Software Distribution via Multicast?
RockyMountain asks: "When it took me over 24 hours to download the latest Mandrake ISOs, I got to wondering...why do we still put up with servers overloaded with zillions of simultaneous TCP connections, all sending copies of the same thing?Hasn't multicasting evolved to the point where there's a better way? A quick look at Freshmeat turned up no obvious candidates. Are there any protocols or programs for distributing software via multicast? Are there any evolving standards? Or are there fundamental problems with this approach that I am overlooking?" An interesting question. With my limited understanding of Multicast, I would think that, at the very least, if you are a software distribution site you can have software distribution "channels", where each channel serves one piece of software. Milticast clients wanting a specific piece of software would connect to the right channel and wait until the next time it starts serving the software from the beginning (or, in the case of an interrupted connection, when the channel gets to the appropriate resume point). Might such a system be ideal for multicast? Can any of you come up with others?
The biggest problem I see with a multicast method for ISO images isn't the varying start times, but the varying connection speeds of users.
Multicast video works because there is only X number of bits needed at any one time. Aka, a 24k video stream only needs 24k of pipe to work, having a T1 down won't help you get the video faster. But having a T1 will help you download an ISO image faster so you can start the install process.
Also streaming video and such does not require a perfect stream... if a piece is missing it just ignores it and goes on its way. But an ISO image needs to be perfect. If not you just made a nice coaster for your coffee cup.
The only way I see it working is if everyone agreed to download at the speed of the slowest link. And I'm not going to agree to let my DSL line go to waste so I can download at the 33.6k of the dialup user who wants to wait 4 days for a download. Also having to be perfect would require the server to resend anytime a client reported a lost or corrupted packet. One needs only to be familiar with Norton Ghost and a lab with one bad NIC or HDD to see the crawl this will result in till the bad box times out.
So while nice in theory I doubt it would have much benefit outside of a controlled lab environment where everyone is on the same high-speed connection and there is very little loss of packets.

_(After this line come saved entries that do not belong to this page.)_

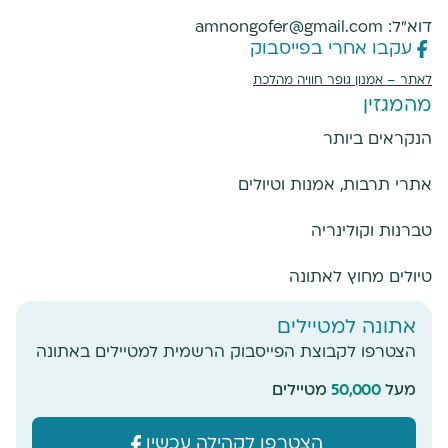
דוא"ל:
amnongofer@gmail.com
עקבו אחרי בפייסבוק
לאתר –
אמנון גופר חוויה מהלכת
מהמגזין
הנקראים ביותר
אתרי תרבות, אמנות וטיולים
טברנות וקולינריה
טיולים מחוץ לאתונה
אתונה למטיילים
הצטרפו לקבוצת הפייסבוק הרשמית למטיילים באתונה
מעל
50,000
מטיילים
מעוניינים להזמין סיור באתונה? שלחו הודעה
ואשמח לעזור
הצטרפו לקהילה עכשיו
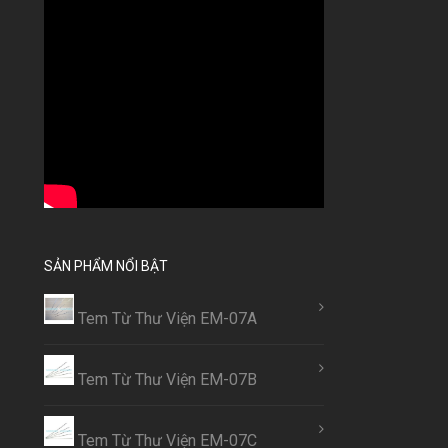
SẢN PHẨM NỔI BẬT
Tem Từ Thư Viện EM-07A
Tem Từ Thư Viện EM-07B
Tem Từ Thư Viện EM-07C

iRepairIT - iPhone, Mac, & PC Repair
I'm no expert on network protocols. I'm not even a software guy. So some of what follows may seem very naive. Bear with me and see if this makes sense. Here's how I see it working.
Data Rate. The server would send several streams at once on several channels, each one paced for a different data rate. For example, the T1 user would pick a different channel than the 28K modem user. Each channel endlessly repeats the same data set, over & over.
Keeping Track. Each datagram sent would contain an offset value that shows where it fits into the big picture. Thus, the client knows which parts of the whole have been received, and which ones have not. As we shall see, this helps deal with start time synchronisation and dropped packet issues.
Start Time. You don't even try to synchronise start times. If a client connects in the middle, so what. It just stores the second half of the data set, then stays on the line for the next repetition of the first half. The client knows when it has received the whole data set, because each datagram is tagged with an offset that shows where it fits into the big picture.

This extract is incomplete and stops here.